This one hour play by David Moreland initially appears to tackle euthanasia. We watch a middle-aged man named Jerry step into a shop called Voluntary Departure for people contemplating suicide. It might be better named Indignitas; an unhinged receptionist named Peter (but played by a woman) offers a range of grizzly get-out plans including - but not limited to - poison, decapitation and gunfire.
It gradually emerges that we're somewhere in the near-future, when Europe has a President and 'the Middle-East is at peace' or so the newspapers say. In fact, its a 1984-style dystopia: the government is cracking down on surveillance and every citizen has an 'e-ID' implanted into their forehead. Religion appears to be outlawed but the rise of religious evangelicalism is threatening a revolution, and citizens are encouraged to sell out any Christian family members or friends in order to stamp it out.
The script plays on some of the concerns of our age and there's a palpable sense of a culture of fear, but it fails to ask any profound questions about state authority, secularism or indeed suicide. Julian Assange and Edward Snowdon are name-dropped as cultural signposts that lead nowhere. It’s also supposedly a comedy but the attempts at gallows humour tend to fall flat and some rather flaccid word-play is more groan-inducing than anything else: Jerry only reads the financial times and 'the times are financially bad'.

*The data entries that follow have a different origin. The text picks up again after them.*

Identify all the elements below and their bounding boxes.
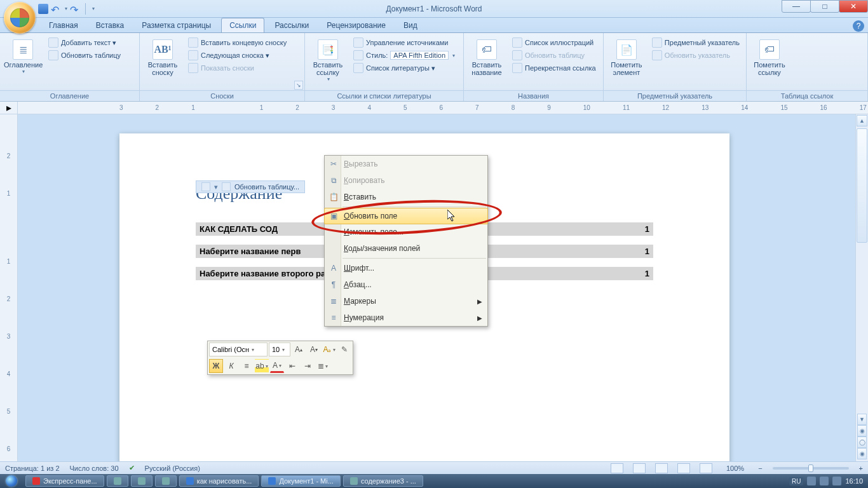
language-status[interactable]: Русский (Россия) [145, 464, 200, 472]
tab-review[interactable]: Рецензирование [319, 18, 393, 32]
font-size-select[interactable]: 10▾ [269, 342, 290, 356]
taskbar-item[interactable] [107, 475, 128, 487]
tray-icon[interactable] [807, 477, 816, 485]
add-text-cmd[interactable]: Добавить текст ▾ [46, 37, 123, 48]
taskbar-item[interactable] [131, 475, 153, 487]
menu-item[interactable]: 📋Вставить [325, 189, 487, 205]
styles-button[interactable]: Aₐ▾ [322, 342, 336, 356]
qat-customize-icon[interactable]: ▾ [91, 6, 95, 11]
increase-indent-button[interactable]: ⇥ [301, 359, 315, 373]
zoom-level[interactable]: 100% [726, 464, 744, 472]
menu-item[interactable]: Изменить поле... [325, 224, 487, 240]
tab-references[interactable]: Ссылки [221, 18, 264, 32]
mark-citation-button[interactable]: 🏷 Пометить ссылку [750, 37, 789, 76]
outline-view-button[interactable] [677, 463, 690, 473]
web-layout-view-button[interactable] [655, 463, 668, 473]
full-screen-view-button[interactable] [633, 463, 646, 473]
menu-item[interactable]: AШрифт... [325, 260, 487, 276]
tab-page-layout[interactable]: Разметка страницы [134, 18, 219, 32]
update-index-cmd: Обновить указатель [649, 50, 742, 61]
taskbar-item[interactable]: содержание3 - ... [343, 475, 423, 487]
browse-object-icon[interactable]: ◯ [857, 437, 867, 448]
update-toc-cmd[interactable]: Обновить таблицу [46, 50, 123, 61]
close-button[interactable]: ✕ [839, 0, 868, 13]
menu-item[interactable]: ¶Абзац... [325, 276, 487, 293]
update-index-icon [652, 50, 662, 60]
start-button[interactable] [0, 474, 23, 488]
manage-sources-cmd[interactable]: Управление источниками [351, 37, 458, 48]
menu-item[interactable]: ≣Маркеры▶ [325, 293, 487, 309]
print-layout-view-button[interactable] [611, 463, 623, 473]
menu-item-icon: ≣ [327, 295, 340, 308]
menu-item[interactable]: ≡Нумерация▶ [325, 309, 487, 326]
tab-insert[interactable]: Вставка [88, 18, 132, 32]
taskbar-item-label: содержание3 - ... [361, 477, 416, 485]
cross-ref-cmd[interactable]: Перекрестная ссылка [510, 62, 599, 74]
tab-home[interactable]: Главная [41, 18, 86, 32]
tray-icon[interactable] [820, 477, 829, 485]
menu-item[interactable]: Коды/значения полей [325, 240, 487, 257]
dialog-launcher-icon[interactable]: ↘ [294, 81, 303, 90]
list-of-figures-cmd[interactable]: Список иллюстраций [510, 37, 599, 48]
bullets-button[interactable]: ≣▾ [316, 359, 330, 373]
highlight-button[interactable]: ab▾ [255, 359, 269, 373]
page-status[interactable]: Страница: 1 из 2 [5, 464, 60, 472]
style-cmd[interactable]: Стиль: APA Fifth Edition▾ [351, 50, 458, 61]
undo-icon[interactable]: ↶ [51, 4, 61, 14]
office-button[interactable] [4, 2, 36, 34]
center-button[interactable]: ≡ [240, 359, 254, 373]
endnote-cmd[interactable]: Вставить концевую сноску [186, 37, 289, 48]
style-select[interactable]: APA Fifth Edition [390, 51, 449, 60]
ruler-corner[interactable]: ▸ [0, 102, 18, 114]
volume-icon[interactable] [832, 477, 841, 485]
update-table-icon [512, 50, 522, 60]
insert-citation-button[interactable]: 📑 Вставить ссылку ▾ [309, 37, 347, 82]
zoom-out-button[interactable]: − [758, 464, 762, 472]
index-cmd[interactable]: Предметный указатель [649, 37, 742, 48]
draft-view-button[interactable] [700, 463, 712, 473]
decrease-indent-button[interactable]: ⇤ [285, 359, 299, 373]
redo-icon[interactable]: ↷ [70, 4, 80, 14]
italic-button[interactable]: К [224, 359, 238, 373]
taskbar-item[interactable]: Документ1 - Mi... [261, 475, 340, 487]
save-icon[interactable] [38, 4, 48, 14]
tab-mailings[interactable]: Рассылки [267, 18, 316, 32]
taskbar-item[interactable] [155, 475, 177, 487]
minimize-button[interactable]: — [782, 0, 811, 13]
help-icon[interactable]: ? [853, 20, 864, 32]
bold-button[interactable]: Ж [209, 359, 223, 373]
scroll-down-icon[interactable]: ▼ [857, 414, 867, 425]
toc-button[interactable]: ≣ Оглавление ▾ [4, 37, 42, 74]
input-language[interactable]: RU [789, 477, 803, 485]
menu-item[interactable]: ▣Обновить поле [324, 208, 488, 224]
toc-toolbar[interactable]: ▾ Обновить таблицу... [196, 180, 305, 193]
format-painter-button[interactable]: ✎ [337, 342, 351, 356]
tab-view[interactable]: Вид [396, 18, 425, 32]
zoom-in-button[interactable]: + [859, 464, 863, 472]
scroll-thumb[interactable] [857, 128, 867, 243]
vertical-ruler[interactable]: 21123456 [0, 114, 18, 461]
next-page-icon[interactable]: ◉ [857, 448, 867, 459]
horizontal-ruler[interactable]: 3211234567891011121314151617 [18, 102, 868, 114]
taskbar-item[interactable]: Экспресс-пане... [25, 475, 104, 487]
insert-caption-button[interactable]: 🏷 Вставить название [468, 37, 506, 76]
taskbar-item[interactable]: как нарисовать... [179, 475, 259, 487]
bibliography-cmd[interactable]: Список литературы ▾ [351, 62, 458, 74]
shrink-font-button[interactable]: A▾ [307, 342, 321, 356]
vertical-scrollbar[interactable]: ▲ ▼ ◉ ◯ ◉ [855, 114, 868, 461]
toc-toolbar-label: Обновить таблицу... [234, 183, 299, 191]
zoom-slider[interactable] [773, 467, 849, 470]
clock[interactable]: 16:10 [845, 477, 863, 485]
word-count[interactable]: Число слов: 30 [70, 464, 119, 472]
maximize-button[interactable]: □ [810, 0, 839, 13]
chevron-down-icon[interactable]: ▾ [64, 6, 67, 11]
font-select[interactable]: Calibri (Осн▾ [209, 342, 268, 356]
prev-page-icon[interactable]: ◉ [857, 425, 867, 437]
font-color-button[interactable]: A▾ [270, 359, 284, 373]
grow-font-button[interactable]: A▴ [292, 342, 306, 356]
insert-footnote-button[interactable]: AB¹ Вставить сноску [144, 37, 182, 76]
spell-check-icon[interactable]: ✔ [129, 464, 135, 472]
mark-entry-button[interactable]: 📄 Пометить элемент [607, 37, 646, 76]
scroll-up-icon[interactable]: ▲ [857, 115, 867, 126]
next-footnote-cmd[interactable]: Следующая сноска ▾ [186, 50, 289, 61]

The two actors are clearly accomplished and do their best with the material. They occasionally raise a laugh with their verbal interplay but the direction is also unimaginative and the set distractingly, inexplicably strange - the figure of death sits throughout in the form of a halloween mask mounted on a dummy and Peter's desk telephone is Dali's lobster sculpture.
Comprised of one bloated scene, the play fumbles between pseudo-philosophical intrigue and lost moments of dramatic tension. Hovering between life and death with a man named Peter (presumably as in Saint), we're clearly supposed to interpret this as a surreal, politically charged pearly gates scenario. As a theatrical experience, however, it's more like purgatory: a seemingly endless mess of themes and an ending with neither resolution nor tangible conflict.